What to do if you are refused cover
If you are a driver with a criminal conviction and you cannot find a car insurance company willing to offer you cover then your best option is to get in touch with the http://www.unlock.org.uk/ organisation. As well as providing the above criminal conviction disclosure calculator, Unlock can also provide you with a list of insurance brokers who specialise in finding cover for drivers with convictions.
Remember though that the same rules of getting a good deal on car insurance applies to you whether you have convictions or not, particularly the need to shop around and compare quotes. Just because you have a conviction and have to limit yourself to specialist insurers doesn’t mean you have to accept the first quote you find – make sure you get quotes from a range of different insurers before agreeing to any.
How to reduce the cost of car insurance for convicted drivers
There are several ways that drivers with criminal convictions can keep car insurance premiums as cheap as possible. Many of these are included in our big How To Save Money On Insurance guide and our Car Insurance Buying Guide.
Raise your excess: The policy excess is the amount of any claim the policyholder must pay towards the total cost. Making this amount higher means you can save money on the premium, but obviously it is important to keep the excess at a level that you can afford should you need to make a claim. Read more: What to do if you can’t afford to pay your excess
Telematics insurance: Also known as ‘black box car insurance‘, this involves having a small tracking device installed in your car and is very popular with young and new drivers as it can help reduce their premiums considerably.
Keep the mileage low: The less you intend to drive, the less your premiums will cost.
Keep your car secure: Keeping your car parked in a garage (or in a secure car park area) can drastically reduce the risk of theft/damage and therefore reduce your premium.

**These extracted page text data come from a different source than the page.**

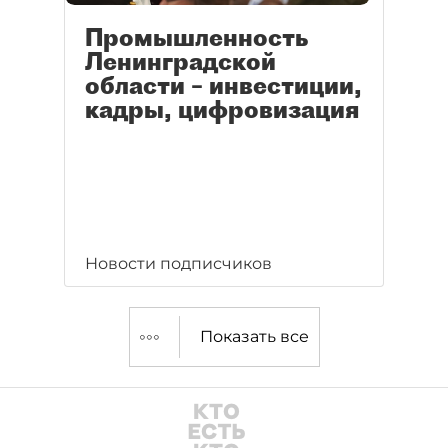
Промышленность
Ленинградской
области – инвестиции,
кадры, цифровизация
Новости подписчиков
Показать все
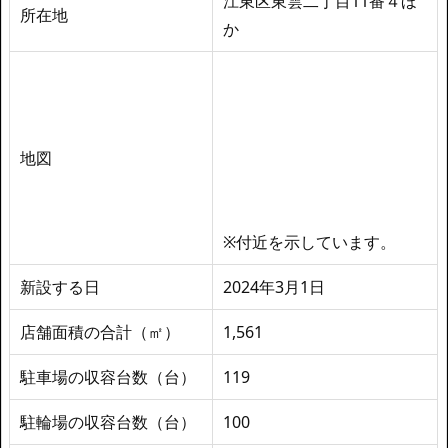
江東区東雲二丁目11番４ほ
所在地
か
地図
※付近を示しています。
新設する日
2024年3月1日
店舗面積の合計（㎡）
1,561
駐車場の収容台数（台）
119
駐輪場の収容台数（台）
100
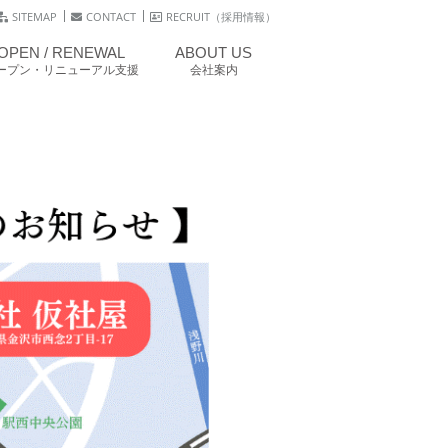
SITEMAP
CONTACT
RECRUIT（採用情報）
OPEN / RENEWAL
ABOUT US
ープン・リニューアル支援
会社案内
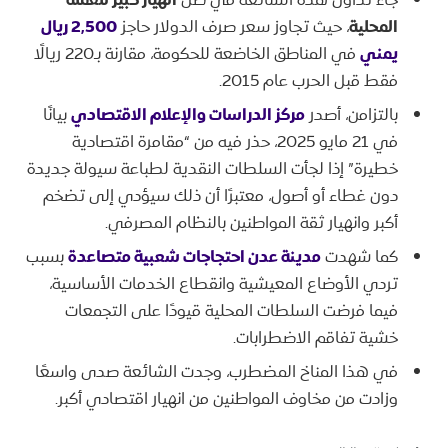
جاء تداول هذه الشائعة في ظل
انهيار كبير للعملة
المحلية
، حيث تجاوز سعر صرف الدولار حاجز
2,500 ريال
يمني
في المناطق الخاضعة للحكومة، مقارنة بـ220 ريالًا
فقط قبل الحرب عام 2015.
بالتزامن، أصدر
مركز الدراسات والإعلام الاقتصادي
بيانًا
في 21 مايو 2025، حذر فيه من “مقامرة اقتصادية
خطيرة” إذا لجأت السلطات النقدية لطباعة سيولة جديدة
دون غطاء أو أصول، معتبرًا أن ذلك سيؤدي إلى تضخم
أكبر وانهيار ثقة المواطنين بالنظام المصرفي.
كما شهدت
مدينة عدن احتجاجات شعبية متصاعدة
بسبب
تردي الأوضاع المعيشية وانقطاع الخدمات الأساسية،
فيما فرضت السلطات المحلية قيودًا على التجمعات
خشية تفاقم الاضطرابات.
في هذا المناخ المضطرب، وجدت الشائعة صدى واسعًا
وزادت من مخاوف المواطنين من انهيار اقتصادي أكبر.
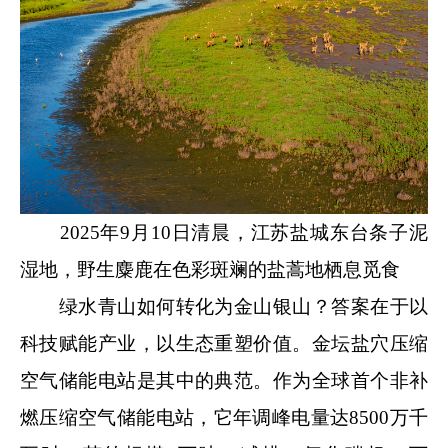
2025年9月10日清晨，江苏盐城东台条子泥
湿地，野生麋鹿在色彩斑斓的盐蒿地栖息觅食
绿水青山如何转化为金山银山？答案在于以
科技赋能产业，以生态重塑价值。金坛盐穴压缩
空气储能电站是其中的典范。作为全球首个非补
燃压缩空气储能电站，它年调峰电量达8500万千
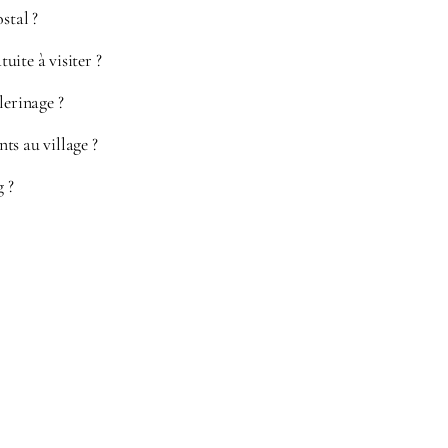
stal ?
atuite à visiter ?
lerinage ?
ts au village ?
g ?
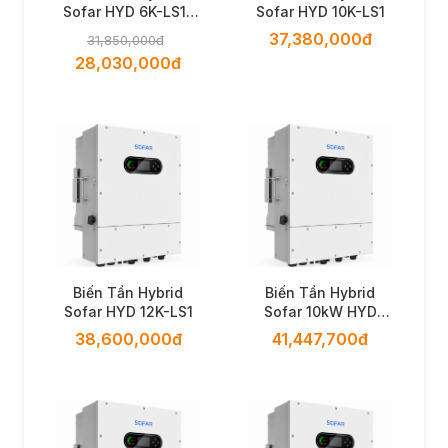
Sofar HYD 6K-LS1-
Sofar HYD 10K-LS1
PRO
37,380,000đ
31,850,000đ
28,030,000đ
Biến Tần Hybrid
Biến Tần Hybrid
Sofar HYD 12K-LS1
Sofar 10kW HYD
10K-LT1
38,600,000đ
41,447,700đ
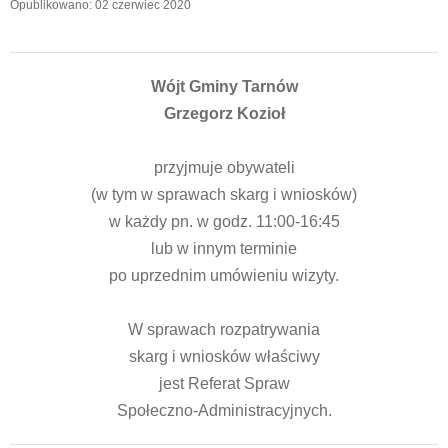
Opublikowano: 02 czerwiec 2020
Wójt Gminy Tarnów
Grzegorz Kozioł
przyjmuje obywateli
(w tym w sprawach skarg i wniosków)
w każdy pn. w godz. 11:00-16:45
lub w innym terminie
po uprzednim umówieniu wizyty.
W sprawach rozpatrywania
skarg i wniosków właściwy
jest Referat Spraw
Społeczno-Administracyjnych.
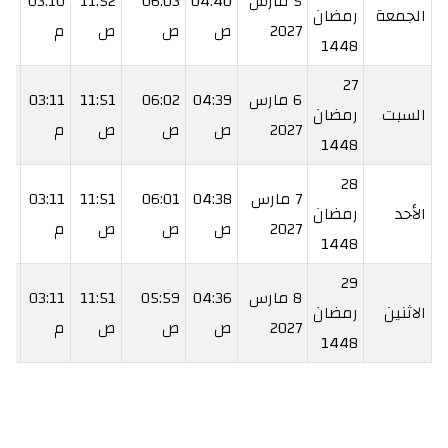
5 مارس
04:40
06:03
11:52
03:10
41
الجمعة
رمضان
2027
ص
ص
ص
م
م
1448
27
6 مارس
04:39
06:02
11:51
03:11
42
السبت
رمضان
2027
ص
ص
ص
م
م
1448
28
7 مارس
04:38
06:01
11:51
03:11
42
الأحد
رمضان
2027
ص
ص
ص
م
م
1448
29
8 مارس
04:36
05:59
11:51
03:11
43
الاثنين
رمضان
2027
ص
ص
ص
م
م
1448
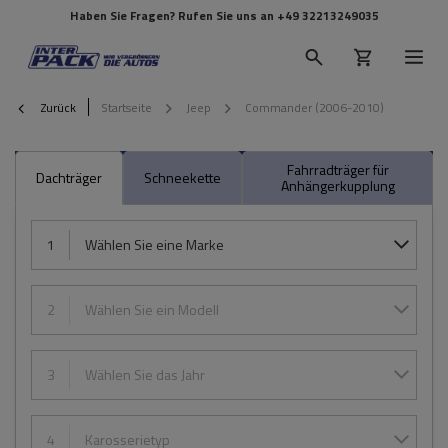
Haben Sie Fragen? Rufen Sie uns an
+49 32213249035
Zurück
Startseite
Jeep
Commander (2006-2010)
Fahrradträger für
Dachträger
Schneekette
Anhängerkupplung
1
Wählen Sie eine Marke
2
Wählen Sie ein Modell
3
Wählen Sie das Jahr
4
Karosserietyp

Having it fitted with security devices like steering locks, car alarms and immobilisers can also help.
Start looking for cheap car insurance deals now by comparing quotes with Bobatoo:
UK Driving Conviction Codes
AC10 Failing to stop and/or give particulars after an accident
AC20 Failing to give particulars or report accident within 24 hrs
AC30 Undefined accident offences
BA10 Driving while disqualification by order of the Court
BA20 Driving while disqualified as under age
BA30 Attempting to drive while disqualified by order of the Court
CD10 Driving without due care and attention
CD20 Driving without reasonable consideration for other road user
CD30 Driving without due care and attention or without reasonable consideration
CD40 Causing death – careless driving when unfit through drink
CD50 Causing death – careless driving when unfit through drugs
CD60 Causing death – careless driving with alcohol level above limit
CD70 Causing death – careless driving – failing to supply specimen
CU10 Using a vehicle with defective brakes
CU20 Using a vehicle with parts or accessories in dangerous condition
CU30 Using a vehicle with defective tyres
CU40 Using a vehicle with defective steering
CU50 Causing or likely to danger by reason of load or passengers
CU60 Undefined failure to comply with Construction and Use Regulations
DD10 Driving in a dangerous manner
DD20 Driving at a dangerous speed
DD30 Reckless driving
DD40 Dangerous driving
DD50 Causing death by dangerous driving
DD60 Manslaughter or culpable homicide while driving a vehicle
DD70 Causing death by reckless driving
DD80 Causing death by dangerous driving
DR10 Driving or attempting to drive with alcohol above limit
DR20 Driving or attempting to drive while unfit through drink/drugs
DR30 Driving or attempting to drive/refusing or failing to supply specimen
DR40 In charge of vehicle while alcohol level above limit
DR50 In charge of vehicle while unfit through drink or drugs
DR60 Failure to provide specimen for analysis other than driving
DR70 Failure to provide specimen for breath test
DR80 Failure or attempting to drive when unfit through drugs
DR90 In charge of a vehicle when unfit through drugs
IN10 Using a vehicle uninsured against third party risks
LC10 Driving without a licence
LC20 Driving while under age. Driving other than in accordance
LC30 Driving after making a false declaration about fitness
LC40 Driving a vehicle having failed to notify a disability
LC50 Driving after a licence has been revoked or refused medical
MS10 Leaving a vehicle in a dangerous position
MS20 Unlawful pillion riding
MS30 Play street Offences
MS40 Driving with uncorrected defective eyesight or refusing test
MS50 Motor racing on the highway
MS60 Offences not covered by other codes
MS70 Driving with uncorrected defective eyesight
MS80 Refusing to submit to an eyesight test
MS90 Failure to give information as to identity of driver etc.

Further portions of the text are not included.